I got this KIEV III from 1949 recently. After cleaning and reassembling it it looks like this now:

Really stunning. But why? And why is there a flash connector like on the KIEV IIIa?
So a little story about examinig this camera :-) Maybe we can discuss about it a bit.
First of all the lever of the selftimer seems to be narrower than on later Kievs. On one of my KIEV II from 1949 the lever is also narrower:

The release knob for the selftimer has only 4 feathers, the one at the end is missing, like on Jacques Jena Contax:

A look in and on top of the prism, looks as one from a Contax.


Rewind knob:


On the shutter there is an number scratched in, how I have seen it on very early KIEVs before:

Now to the lightmeter. The wiring looks very old, so I took a closer look. The selenium cell was stamped with the date "31. März 1939" (31th of march). There is another text stamped on the left side, but I am not able to read it:

Black and white with more contrast. Maybe somebody can read the text on the left side?

The wiring and the meter:


Under the top there are a lot of additional inspriptions:

The flash connectot. Very interesting. On the front of the camera there is a normal flash connector like it is factory installed on the KIEV IIIa. Inside you can see that it seems not to be factory made.
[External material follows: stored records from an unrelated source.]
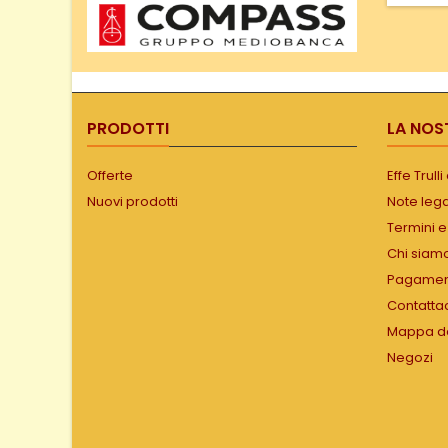
Co
silenzios
funz
veloci
potenza
funzion
Camera
PRODOTTI
LA NOS
refra
Offerte
Effe Trull
Nuovi prodotti
Note lega
Termini e
Chi siam
Pagament
Contatta
Mappa de
Negozi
But interesting is, that the shape of the copper parts are like on the KIEV IIIa:

The mechanism inside looks a bit like the one on the KIEV IIIa, but it differs. E.g. the cable does not go through the shutter housing:

Now the weird part... the shutter itself. The camera is not funcional. It looks as if the shutter ribbons were broken. So I removed the back of the shutter housing to take a closer look. What I found sounds crazy. The ribbons are not broken. They are connected on top and on the bottom of the shutter as they should.
But... THEY ARE INSTALLED INCORRECTLY! They do not go through the small slit on the first curtain. WTF? Look at this:



And at last, on the leather there were a lot of "Zeiss-Bumps", those bulbs with the green rust under them. And it was a lot of it!